А в‐четвертых, пятых и шестых, никто не вправе меня упрекать, ясно? Вас вообще не должно было быть. Но вы есть. Я отстояла вас у вечности – и у черной пустоты небытия, и даже у последней окончательной невыразимости непонятно чего. Я это сделала.
Если вы не поняли, это были хорошие новости.
А теперь плохие.
С этого дня вы живете в мире, созданном блондинкой. Правда, хорошей, доброй, искренней и передовой, и даже вполне себе духовно продвинутой – но не так чтобы запредельно умной. И не особо дисциплинированной. Короче, просто нормальной современной блондинкой. У которой, помимо всего прочего, бывают еще и месячные. Так что не обессудьте, если что-то пойдет не так.
Некоторые мелкие косяки вы уже заметили. Думаю, будут и другие. В общем, скоро все узнают, что такое танец запасной бабочки Чжуан-Цзы, убегающей от Кота Шредингера в Траве Забвения.
Каким он будет, мой прекрасный новый мир?

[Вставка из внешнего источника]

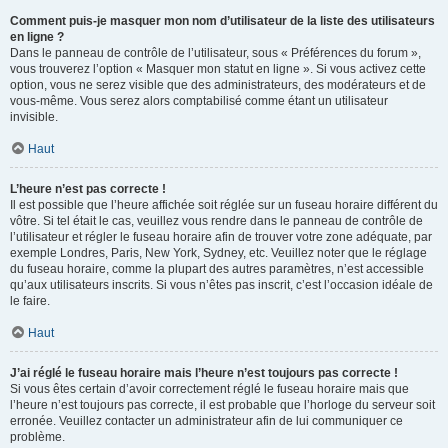
Comment puis-je masquer mon nom d’utilisateur de la liste des utilisateurs
en ligne ?
Dans le panneau de contrôle de l’utilisateur, sous « Préférences du forum »,
vous trouverez l’option « Masquer mon statut en ligne ». Si vous activez cette
option, vous ne serez visible que des administrateurs, des modérateurs et de
vous-même. Vous serez alors comptabilisé comme étant un utilisateur
invisible.
Haut
L’heure n’est pas correcte !
Il est possible que l’heure affichée soit réglée sur un fuseau horaire différent du
vôtre. Si tel était le cas, veuillez vous rendre dans le panneau de contrôle de
l’utilisateur et régler le fuseau horaire afin de trouver votre zone adéquate, par
exemple Londres, Paris, New York, Sydney, etc. Veuillez noter que le réglage
du fuseau horaire, comme la plupart des autres paramètres, n’est accessible
qu’aux utilisateurs inscrits. Si vous n’êtes pas inscrit, c’est l’occasion idéale de
le faire.
Haut
J’ai réglé le fuseau horaire mais l’heure n’est toujours pas correcte !
Si vous êtes certain d’avoir correctement réglé le fuseau horaire mais que
l’heure n’est toujours pas correcte, il est probable que l’horloge du serveur soit
erronée. Veuillez contacter un administrateur afin de lui communiquer ce
problème.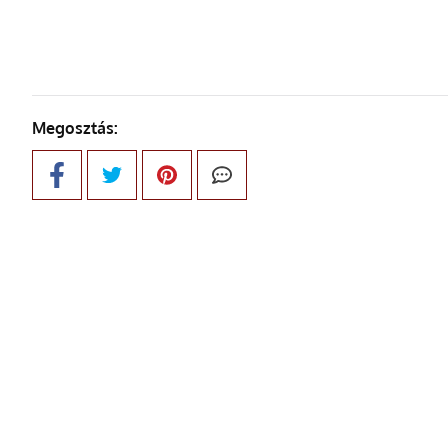
Megosztás: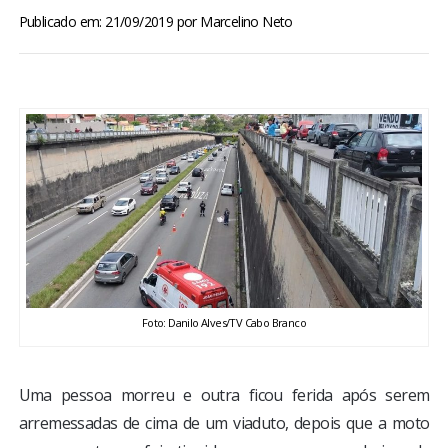
BRASIL
Publicado em: 21/09/2019
por
Marcelino Neto
MUNDO
ESPORTES
ENTRETENIMENTO
ENQUETE
TV LPB
Foto: Danilo Alves/TV Cabo Branco
FOTOS
Uma pessoa morreu e outra ficou ferida após serem
COLUNISTAS
arremessadas de cima de um viaduto, depois que a moto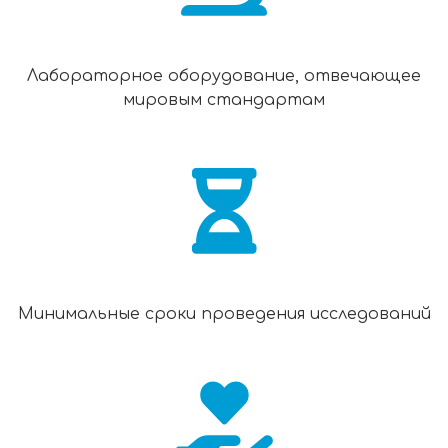
Лабораторное оборудование, отвечающее
мировым стандартам
Минимальные сроки проведения исследований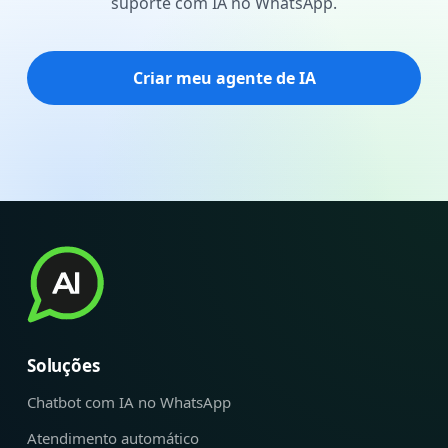
suporte com IA no WhatsApp.
Criar meu agente de IA
Soluções
Chatbot com IA no WhatsApp
Atendimento automático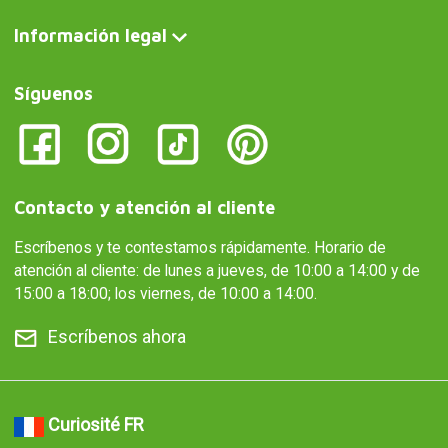
Información legal
Síguenos
Contacto y atención al cliente
Escríbenos y te contestamos rápidamente. Horario de
atención al cliente: de lunes a jueves, de 10:00 a 14:00 y de
15:00 a 18:00; los viernes, de 10:00 a 14:00.
Escríbenos ahora
Curiosité FR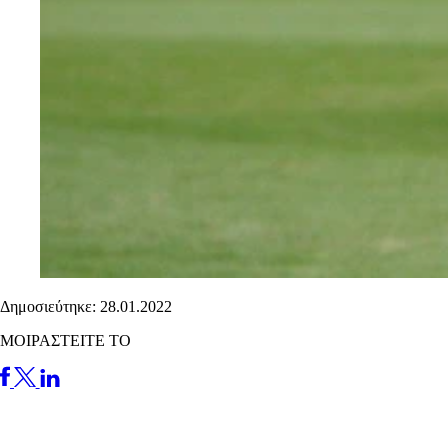
Δημοσιεύτηκε: 28.01.2022
ΜΟΙΡΑΣΤΕΙΤΕ ΤΟ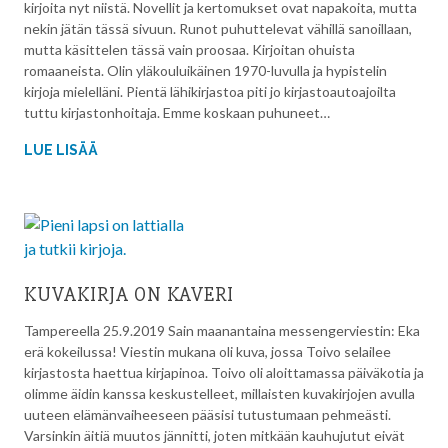
kirjoita nyt niistä. Novellit ja kertomukset ovat napakoita, mutta
nekin jätän tässä sivuun. Runot puhuttelevat vähillä sanoillaan,
mutta käsittelen tässä vain proosaa. Kirjoitan ohuista
romaaneista. Olin yläkouluikäinen 1970-luvulla ja hypistelin
kirjoja mielelläni. Pientä lähikirjastoa piti jo kirjastoautoajoilta
tuttu kirjastonhoitaja. Emme koskaan puhuneet…
LUE LISÄÄ
KUVAKIRJA ON KAVERI
Tampereella 25.9.2019 Sain maanantaina messengerviestin: Eka
erä kokeilussa! Viestin mukana oli kuva, jossa Toivo selailee
kirjastosta haettua kirjapinoa. Toivo oli aloittamassa päiväkotia ja
olimme äidin kanssa keskustelleet, millaisten kuvakirjojen avulla
uuteen elämänvaiheeseen pääsisi tutustumaan pehmeästi.
Varsinkin äitiä muutos jännitti, joten mitkään kauhujutut eivät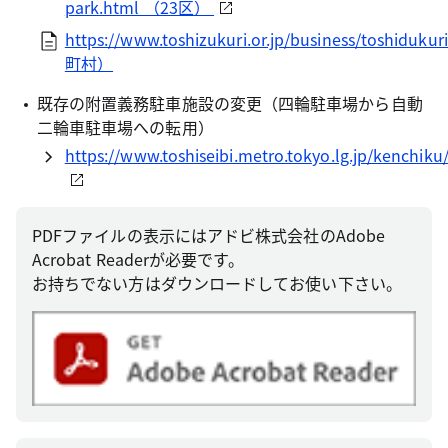
park.html （23区）
https://www.toshizukuri.or.jp/business/toshidukur
町村）
既存の附置義務駐車施設の変更（四輪駐車場から自動
二輪車駐車場への転用）
https://www.toshiseibi.metro.tokyo.lg.jp/kenchiku
PDFファイルの表示にはアドビ株式会社のAdobe
Acrobat Readerが必要です。
お持ちでない方はダウンロードしてお使い下さい。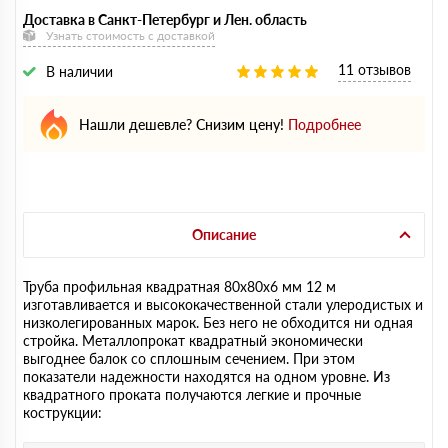
Доставка в Санкт-Петербург и Лен. область
Узнать стоимость с доставкой
11 отзывов
В наличии
Нашли дешевле? Снизим цену!
Подробнее
Описание
Труба профильная квадратная 80х80х6 мм 12 м
изготавливается и высококачественной стали улеродистых и
низколегированных марок. Без него не обходится ни одная
стройка. Металлопрокат квадратный экономически
выгоднее балок со сплошным сечением. При этом
показатели надежности находятся на одном уровне. Из
квадратного проката получаются легкие и прочные
кострукции: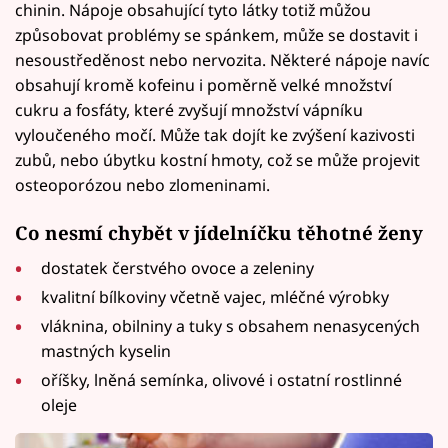
chinin. Nápoje obsahující tyto látky totiž můžou
způsobovat problémy se spánkem, může se dostavit i
nesoustředěnost nebo nervozita. Některé nápoje navíc
obsahují kromě kofeinu i poměrně velké množství
cukru a fosfáty, které zvyšují množství vápníku
vyloučeného močí. Může tak dojít ke zvýšení kazivosti
zubů, nebo úbytku kostní hmoty, což se může projevit
osteoporózou nebo zlomeninami.
Co nesmí chybět v jídelníčku těhotné ženy
dostatek čerstvého ovoce a zeleniny
kvalitní bílkoviny včetně vajec, mléčné výrobky
vláknina, obilniny a tuky s obsahem nenasycených
mastných kyselin
oříšky, lněná semínka, olivové i ostatní rostlinné
oleje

Ну, если бы это зависело от меня… Пусть всем будет хорошо. Пускай все получат, что хотят – Хосе свою квартиру, Кендра свою революцию и так далее. Пускай вокруг станет меньше вранья, крови, человеческой боли – и кликбейтных заголовков, на которых делают бизнес разные мелкие бесы…
Но надежды, если честно, у меня мало. Может быть, я старалась зря и весь мир превратится в один сочащийся кровью кликбейтный костер, на котором начнут варить по-крупному. Варщики, конечно, сварятся и сами. Но ведь и мы с ними тоже.

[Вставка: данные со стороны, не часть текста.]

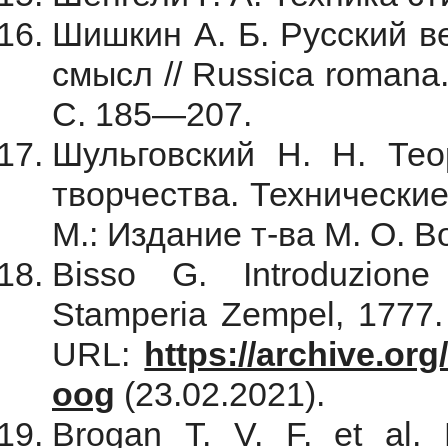
Шишкин А. Б. Русский в
смысл // Russica romana.
С. 185—207.
Шульговский Н. Н. Тео
творчества. Технически
М.: Издание т-ва М. О. В
Bisso G. Introduzione
Stamperia Zempel, 1777.
URL:
https://archive.org
oog
(23.02.2021).
Brogan T. V. F. et al.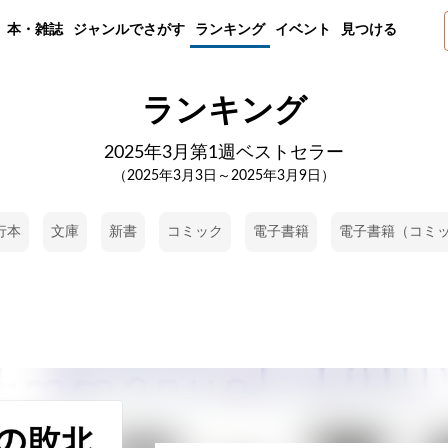
本・雑誌
ジャンルでさがす
ランキング
イベント
見つける
ランキング
2025年3月第1週ベストセラー
（2025年3月3日～2025年3月9日）
行本
文庫
新書
コミック
電子書籍
電子書籍（コミ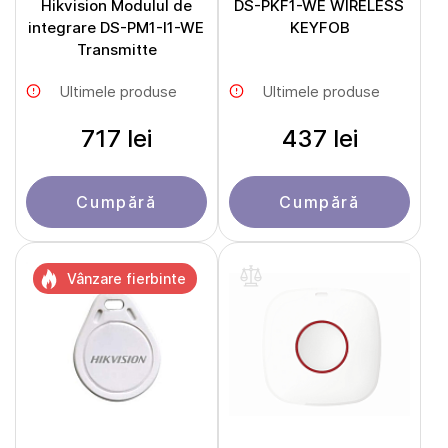
Hikvision Modulul de
DS-PKF1-WE WIRELESS
integrare DS-PM1-I1-WE
KEYFOB
Transmitte
Ultimele produse
Ultimele produse
717 lei
437 lei
Cumpără
Cumpără
Vânzare fierbinte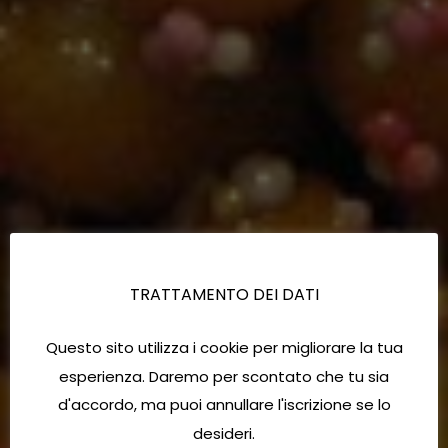
TRATTAMENTO DEI DATI
Questo sito utilizza i cookie per migliorare la tua
esperienza. Daremo per scontato che tu sia
d'accordo, ma puoi annullare l'iscrizione se lo
desideri.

Но когда это было по-другому? При Каракалле? Или, может быть, при Элагабале? А тысяча темных лет, которую отмолила у эонов его жена, давно прошла.

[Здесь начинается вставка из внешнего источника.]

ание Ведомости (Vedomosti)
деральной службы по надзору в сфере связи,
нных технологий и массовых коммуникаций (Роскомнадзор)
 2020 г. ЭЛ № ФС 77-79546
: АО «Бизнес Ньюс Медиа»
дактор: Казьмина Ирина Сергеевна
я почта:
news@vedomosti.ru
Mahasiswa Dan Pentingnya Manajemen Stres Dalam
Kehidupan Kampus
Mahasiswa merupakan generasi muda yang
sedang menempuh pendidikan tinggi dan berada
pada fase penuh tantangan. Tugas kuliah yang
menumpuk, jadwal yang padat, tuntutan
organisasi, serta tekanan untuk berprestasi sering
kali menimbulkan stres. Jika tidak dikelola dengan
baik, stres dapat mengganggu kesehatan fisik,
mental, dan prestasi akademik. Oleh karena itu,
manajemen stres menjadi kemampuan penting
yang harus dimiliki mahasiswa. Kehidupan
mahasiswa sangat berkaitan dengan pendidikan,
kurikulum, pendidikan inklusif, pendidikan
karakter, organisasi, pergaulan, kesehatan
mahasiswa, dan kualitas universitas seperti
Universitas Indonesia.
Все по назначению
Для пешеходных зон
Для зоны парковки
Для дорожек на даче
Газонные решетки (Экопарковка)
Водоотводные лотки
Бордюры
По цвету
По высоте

В любом случае, один тридцатник я прожила. По древним меркам, почти старость. Ну а по новым – совсем еще юность. Поживем-пощупаем. Я не говорю «увидим» или «услышим», потому что особого доверия к тому, что нам говорят и показывают, у меня нет.
А сейчас я могу ответить на самый главный вопрос.
Если допустить, что все это было на самом деле, а не привиделось мне за одну долгую ритритную секунду, почему я все-таки это сделала? Почему позволила мрачному земному бардаку перезагрузиться – и не захотела в этот неподвижный совершенный абсолют?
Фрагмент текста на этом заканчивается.